Un point de vue que la profession pourra défendre lors des négociations sur les soins de proximité convoquées par le gouvernement au premier trimestre 2014, la Cnamts entendant saisir cette occasion pour promouvoir Prado. « On va chercher l’accord avec les professionnels de santé comme nous l’avions fait avec les sages-femmes » pour Prado maternité, confie Frédéric Van Roekeghem. La Cnamts testera dès 2014 deux autres Prado, relatifs à l’accompagnement du retour à domicile de patients hospitalisés pour broncho-pneumopathie chronique obstructive et plaies chroniques. Au total, plus de 200 000 assurés devraient donc être concernés par au moins l’un des volets du service Prado cette année.

(1) Prado maternité est désormais disponible dans 102 CPAM, soit au total 328établissements. Les quatre caisses qui n’ont pas lancé le service sont victimes du manque de sages-femmes libérales en exercice dans leur périmètre d’intervention.

(2) Quatre interventions programmées (chirurgie pour rupture de la coiffe des rotateurs, prothèse totale de hanche et de genou, ligamentosplastie du croisé antérieur du genou) et deux traumatologiques (prothèse de hanche pour fracture du col fémoral et ostéosynthèse fémorale après fracture trochantérienne).

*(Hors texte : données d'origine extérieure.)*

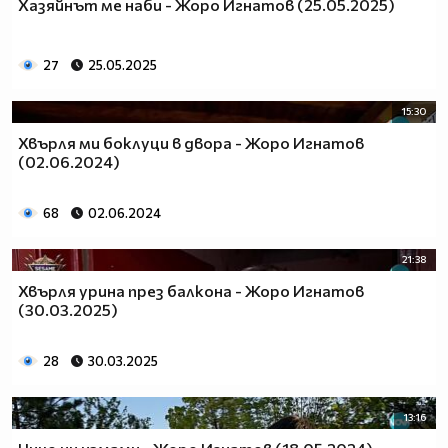
Хазяйнът ме наби - Жоро Игнатов (25.05.2025)
27
25.05.2025
15:30
Хвърля ми боклуци в двора - Жоро Игнатов
(02.06.2024)
68
02.06.2024
21:38
Хвърля урина през балкона - Жоро Игнатов
(30.03.2025)
28
30.03.2025
13:16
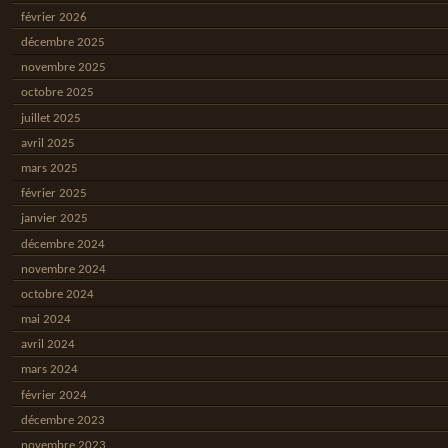
février 2026
décembre 2025
novembre 2025
octobre 2025
juillet 2025
avril 2025
mars 2025
février 2025
janvier 2025
décembre 2024
novembre 2024
octobre 2024
mai 2024
avril 2024
mars 2024
février 2024
décembre 2023
novembre 2023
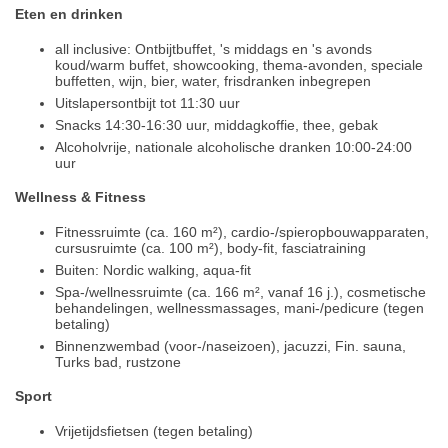
Eten en drinken
all inclusive: Ontbijtbuffet, 's middags en 's avonds
koud/warm buffet, showcooking, thema-avonden, speciale
buffetten, wijn, bier, water, frisdranken inbegrepen
Uitslapersontbijt tot 11:30 uur
Snacks 14:30-16:30 uur, middagkoffie, thee, gebak
Alcoholvrije, nationale alcoholische dranken 10:00-24:00
uur
Wellness & Fitness
Fitnessruimte (ca. 160 m²), cardio-/spieropbouwapparaten,
cursusruimte (ca. 100 m²), body-fit, fasciatraining
Buiten: Nordic walking, aqua-fit
Spa-/wellnessruimte (ca. 166 m², vanaf 16 j.), cosmetische
behandelingen, wellnessmassages, mani-/pedicure (tegen
betaling)
Binnenzwembad (voor-/naseizoen), jacuzzi, Fin. sauna,
Turks bad, rustzone
Sport
Vrijetijdsfietsen (tegen betaling)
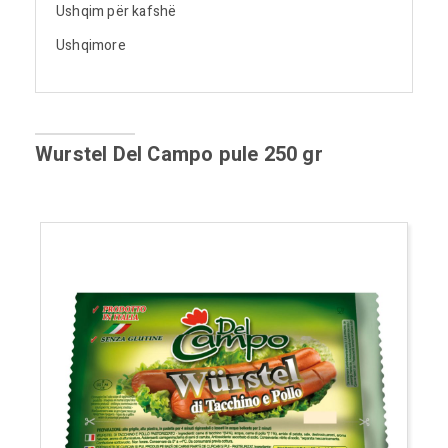
Ushqim për kafshë
Ushqimore
Wurstel Del Campo pule 250 gr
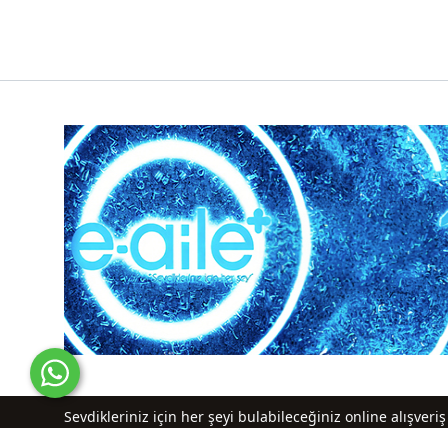
Sevdikleriniz için her şeyi bulabileceğiniz online alışver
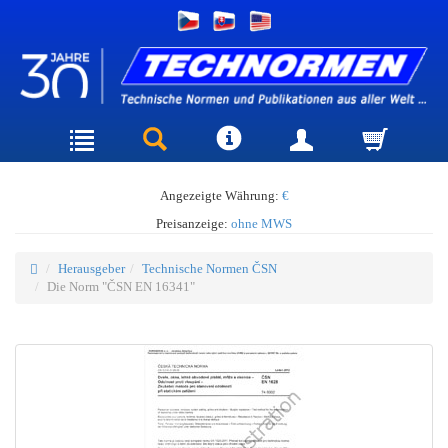
Angezeigte Währung:
€
Preisanzeige:
ohne MWS
Herausgeber
Technische Normen ČSN
Die Norm "ČSN EN 16341"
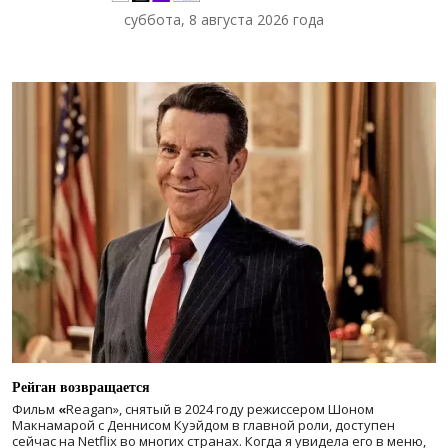
суббота, 8 августа 2026 года
Рейган возвращается
Фильм
«
Reagan», снятый в 2024 году
режиссером Шоном
Макнамарой с Деннисом Куэйдом в главной роли, доступен
сейчас на Netflix во многих странах. Когда я увидела его в меню,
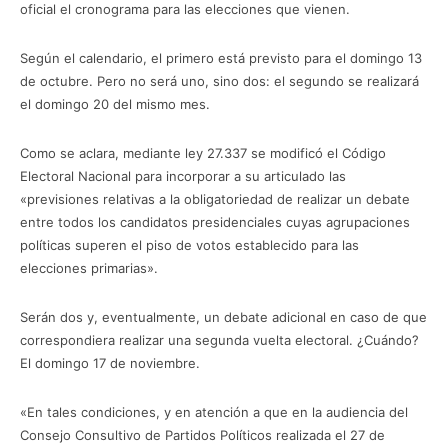
oficial el cronograma para las elecciones que vienen.
Según el calendario, el primero está previsto para el domingo 13
de octubre. Pero no será uno, sino dos: el segundo se realizará
el domingo 20 del mismo mes.
Como se aclara, mediante ley 27.337 se modificó el Código
Electoral Nacional para incorporar a su articulado las
«previsiones relativas a la obligatoriedad de realizar un debate
entre todos los candidatos presidenciales cuyas agrupaciones
políticas superen el piso de votos establecido para las
elecciones primarias».
Serán dos y, eventualmente, un debate adicional en caso de que
correspondiera realizar una segunda vuelta electoral. ¿Cuándo?
El domingo 17 de noviembre.
«En tales condiciones, y en atención a que en la audiencia del
Consejo Consultivo de Partidos Políticos realizada el 27 de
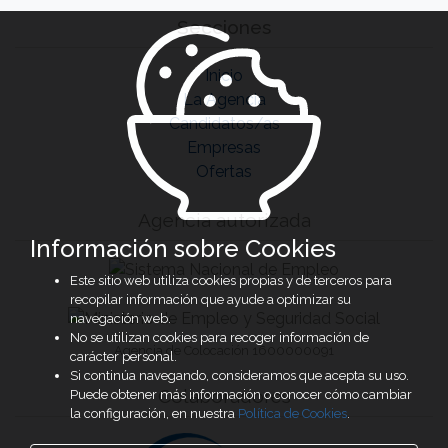
Secciones
Inicio
La Agencia
Candidatos/as
Empresas
Ofertas
Agencia autorizada
Información sobre Cookies
Este sitio web utiliza cookies propias y de terceros para
recopilar información que ayude a optimizar su
navegación web.
No se utilizan cookies para recoger información de
Agencia de Colocación 1600000091
carácter personal.
Si continúa navegando, consideramos que acepta su uso.
Colaboradores
Puede obtener más información o conocer cómo cambiar
la configuración, en nuestra
Política de Cookies
.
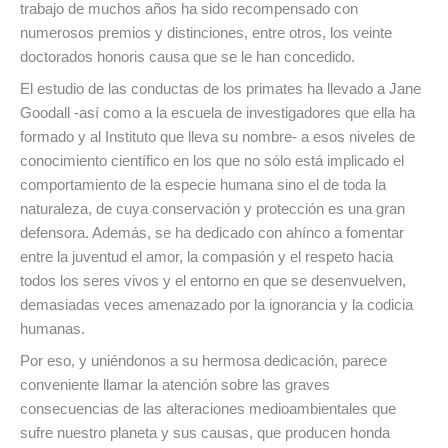
trabajo de muchos años ha sido recompensado con
numerosos premios y distinciones, entre otros, los veinte
doctorados honoris causa que se le han concedido.
El estudio de las conductas de los primates ha llevado a Jane
Goodall -así como a la escuela de investigadores que ella ha
formado y al Instituto que lleva su nombre- a esos niveles de
conocimiento científico en los que no sólo está implicado el
comportamiento de la especie humana sino el de toda la
naturaleza, de cuya conservación y protección es una gran
defensora. Además, se ha dedicado con ahínco a fomentar
entre la juventud el amor, la compasión y el respeto hacia
todos los seres vivos y el entorno en que se desenvuelven,
demasiadas veces amenazado por la ignorancia y la codicia
humanas.
Por eso, y uniéndonos a su hermosa dedicación, parece
conveniente llamar la atención sobre las graves
consecuencias de las alteraciones medioambientales que
sufre nuestro planeta y sus causas, que producen honda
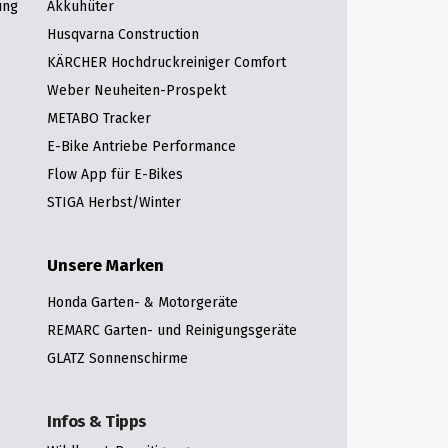
ung
Akkuhüter
Husqvarna Construction
KÄRCHER Hochdruckreiniger Comfort
Weber Neuheiten-Prospekt
METABO Tracker
E-Bike Antriebe Performance
Flow App für E-Bikes
STIGA Herbst/Winter
Unsere Marken
Honda Garten- & Motorgeräte
REMARC Garten- und Reinigungsgeräte
GLATZ Sonnenschirme
Infos & Tipps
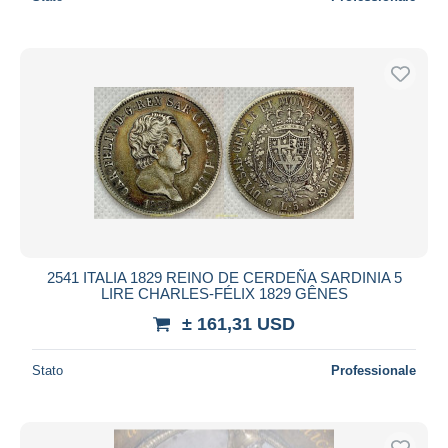
2541 ITALIA 1829 REINO DE CERDEÑA SARDINIA 5
LIRE CHARLES-FÉLIX 1829 GÊNES
± 161,31 USD
Stato
Professionale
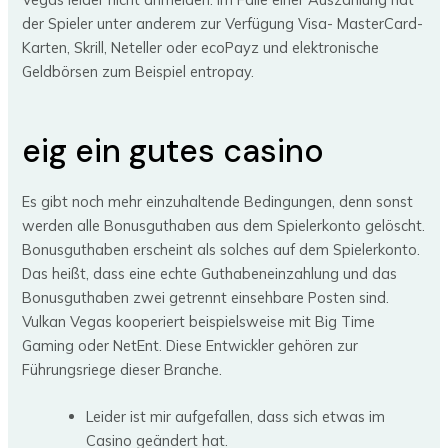
der Spieler unter anderem zur Verfügung Visa- MasterCard-
Karten, Skrill, Neteller oder ecoPayz und elektronische
Geldbörsen zum Beispiel entropay.
eig ein gutes casino
Es gibt noch mehr einzuhaltende Bedingungen, denn sonst
werden alle Bonusguthaben aus dem Spielerkonto gelöscht.
Bonusguthaben erscheint als solches auf dem Spielerkonto.
Das heißt, dass eine echte Guthabeneinzahlung und das
Bonusguthaben zwei getrennt einsehbare Posten sind.
Vulkan Vegas kooperiert beispielsweise mit Big Time
Gaming oder NetEnt. Diese Entwickler gehören zur
Führungsriege dieser Branche.
Leider ist mir aufgefallen, dass sich etwas im
Casino geändert hat.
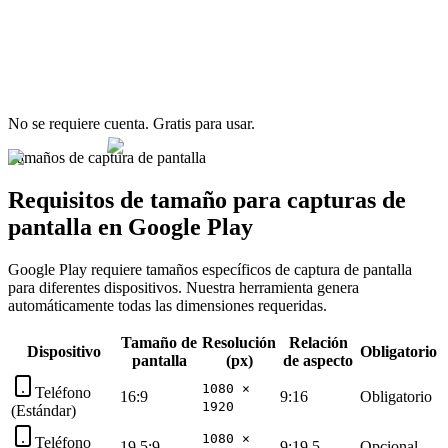
No se requiere cuenta. Gratis para usar.
Tamaños de captura de pantalla
Requisitos de tamaño para capturas de
pantalla en Google Play
Google Play requiere tamaños específicos de captura de pantalla
para diferentes dispositivos. Nuestra herramienta genera
automáticamente todas las dimensiones requeridas.
Tamaño de
Resolución
Relación
Dispositivo
Obligatorio
pantalla
(px)
de aspecto
1080 ×
Teléfono
16:9
9:16
Obligatorio
1920
(Estándar)
1080 ×
Teléfono
19.5:9
9:19.5
Opcional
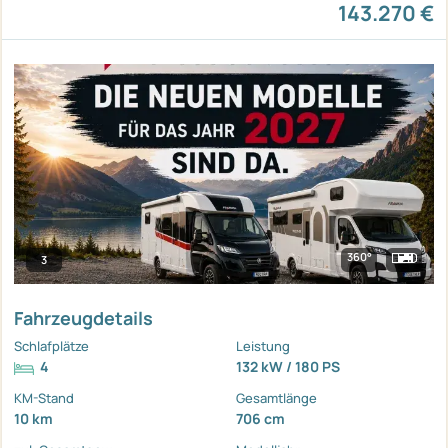
143.270 €
360°
3
Fahrzeugdetails
Schlafplätze
Leistung
4
132 kW / 180 PS
KM-Stand
Gesamtlänge
10 km
706 cm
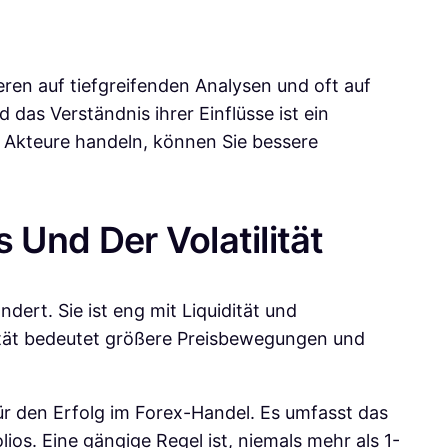
ren auf tiefgreifenden Analysen und oft auf
das Verständnis ihrer Einflüsse ist ein
 Akteure handeln, können Sie bessere
Und Der Volatilität
dert. Sie ist eng mit Liquidität und
ität bedeutet größere Preisbewegungen und
ür den Erfolg im Forex-Handel. Es umfasst das
os. Eine gängige Regel ist, niemals mehr als 1-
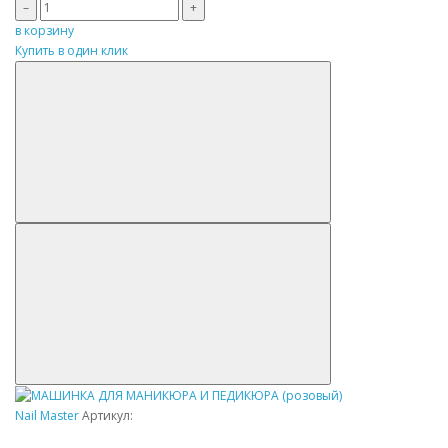
–
+
в корзину
Купить в один клик
Nail Master
Артикул:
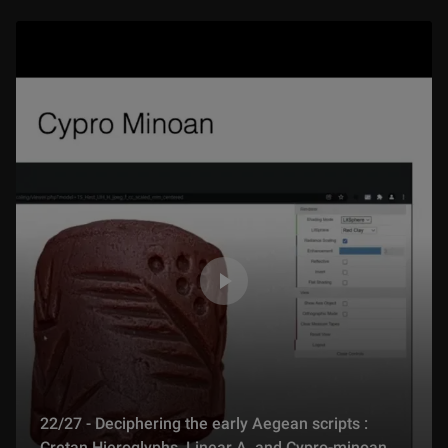
22/27 - Deciphering the early Aegean scripts :
Cretan Hieroglyphs, Linear A, and Cypro-minoan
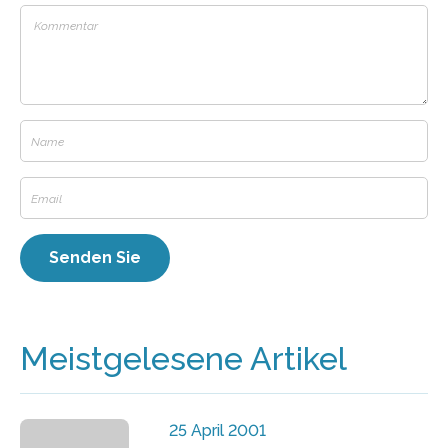
Meistgelesene Artikel
25 April 2001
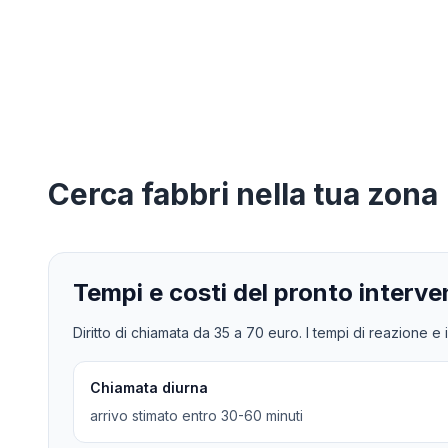
Cerca
fabbri
nella tua zona
Tempi e costi del pronto interve
Diritto di chiamata da
35
a
70
euro. I tempi di reazione e i
Chiamata diurna
arrivo stimato entro 30-60 minuti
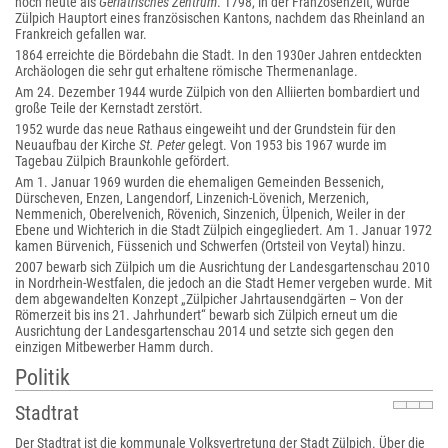
noch heute als
Geriatrisches Zentrum
. 1798, in der Franzosenzeit, wurde
Zülpich Hauptort eines französischen Kantons, nachdem das Rheinland an
Frankreich gefallen war.
1864 erreichte die Bördebahn die Stadt. In den 1930er Jahren entdeckten
Archäologen die sehr gut erhaltene römische Thermenanlage.
Am 24. Dezember 1944 wurde Zülpich von den Alliierten bombardiert und
große Teile der Kernstadt zerstört.
1952 wurde das neue Rathaus eingeweiht und der Grundstein für den
Neuaufbau der Kirche
St. Peter
gelegt. Von 1953 bis 1967 wurde im
Tagebau Zülpich Braunkohle gefördert.
Am 1. Januar 1969 wurden die ehemaligen Gemeinden Bessenich,
Dürscheven, Enzen, Langendorf, Linzenich-Lövenich, Merzenich,
Nemmenich, Oberelvenich, Rövenich, Sinzenich, Ülpenich, Weiler in der
Ebene und Wichterich in die Stadt Zülpich eingegliedert. Am 1. Januar 1972
kamen Bürvenich, Füssenich und Schwerfen (Ortsteil von Veytal) hinzu.
2007 bewarb sich Zülpich um die Ausrichtung der Landesgartenschau 2010
in Nordrhein-Westfalen, die jedoch an die Stadt Hemer vergeben wurde. Mit
dem abgewandelten Konzept „Zülpicher Jahrtausendgärten – Von der
Römerzeit bis ins 21. Jahrhundert“ bewarb sich Zülpich erneut um die
Ausrichtung der Landesgartenschau 2014 und setzte sich gegen den
einzigen Mitbewerber Hamm durch.
Politik
Stadtrat
Der Stadtrat ist die kommunale Volksvertretung der Stadt Zülpich. Über die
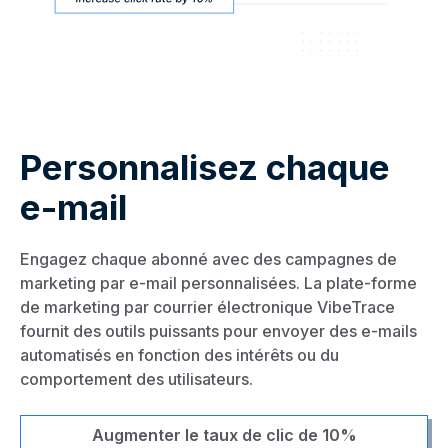
Personnalisez chaque
e-mail
Engagez chaque abonné avec des campagnes de
marketing par e-mail personnalisées. La plate-forme
de marketing par courrier électronique VibeTrace
fournit des outils puissants pour envoyer des e-mails
automatisés en fonction des intérêts ou du
comportement des utilisateurs.
Augmenter le taux de clic de 10%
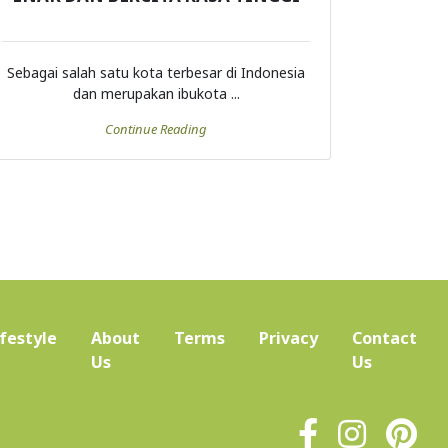
Sebagai salah satu kota terbesar di Indonesia
dan merupakan ibukota ...
Continue Reading
ifestyle
About
Terms
Privacy
Contact
(current)
Us
Us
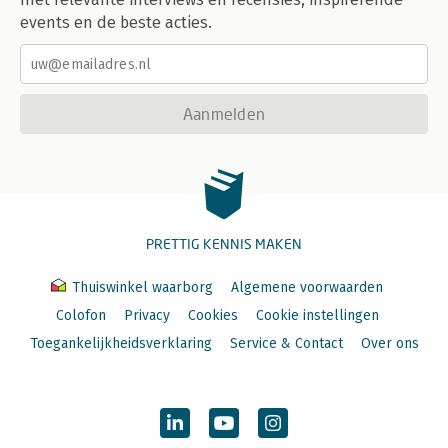
events en de beste acties.
Aanmelden
PRETTIG KENNIS MAKEN
Thuiswinkel waarborg
Algemene voorwaarden
Colofon
Privacy
Cookies
Cookie instellingen
Toegankelijkheidsverklaring
Service & Contact
Over ons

(3) Selon les chiffres présentés le 22 octobre par la Cnamts, Prado orthopédie totalisait 433 adhésions sur 543 présentations du programme : les adhérents étaient âgés de 67 ans en moyenne et 55 % étaient des femmes.

(4) Strasbourg, Amiens, Rennes, Rouen et Nancy, pour une dizaine d’établissements au total.

(5) Classification de l’insuffisance cardiaque par la New York Heart Association.

Transport : ne pas faire les frais des frais

Les frais de transports constituent-ils un frein à la prise en charge en ville ? Le coût d’un séjour en SSR est en moyenne « cinq fois plus élevé que celui d’un patient bénéficiant d’un suivi à domicile dans le cadre du volet orthopédie de Prado », rappelle la directrice déléguée à la gestion et à l’organisation des soins de la Cnamts, Mathilde Lignot-Leloup. La Cnamts a donc un intérêt financier au développement de ce Prado. Mais les masseurs-kinésithérapeutes, entre autres, ont attiré son attention surle fait qu’en ville, les patients à qui une rééducation a été prescrite ont à supporter des frais de transport, par définition inexistants en SSR. Des frais susceptibles de dissuader d’adhérer à Prado. Leur prise en charge sera donc expérimentée en 2014 « sur un ou deux territoires choisis par le ministère dans le cadre des expérimentations Paerpa* », dont le cadre juridique permet cette dérogation, précise Mathilde Lignot-Leloup, « probablement en Gironde ». Pour le directeur général de la Cnamts, Frédéric Van Roekeghem, « il est légitime que les gains » générés par Prado « puissent être partagés et que les patients aient un incitatif positif » à y adhérer.

* Personnes âgées en risque de perte d’autonomie (lire L’ILM n° 296).